◆ **DATA SUPPLIED**
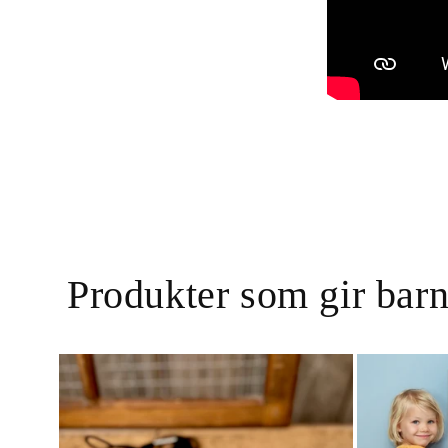
Produkter som gir bar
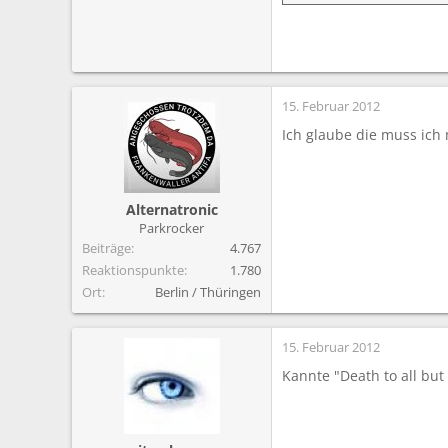
15. Februar 2012
Ich glaube die muss ich 
Alternatronic
Parkrocker
Beiträge
4.767
Reaktionspunkte
1.780
Ort
Berlin / Thüringen
15. Februar 2012
Kannte "Death to all but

◆ **WORK INSTRUCTION**
A verbatim retyping of the listing, without any pictures, is the expected answer.

◆ **RESPONSE TO THIS TASK**
Produkter som gir bar
15. Februar 2012
Ich glaube die muss ich 
Alternatronic
Parkrocker
Beiträge
4.767
Reaktionspunkte
1.780
Ort
Berlin / Thüringen
15. Februar 2012
Kannte "Death to all but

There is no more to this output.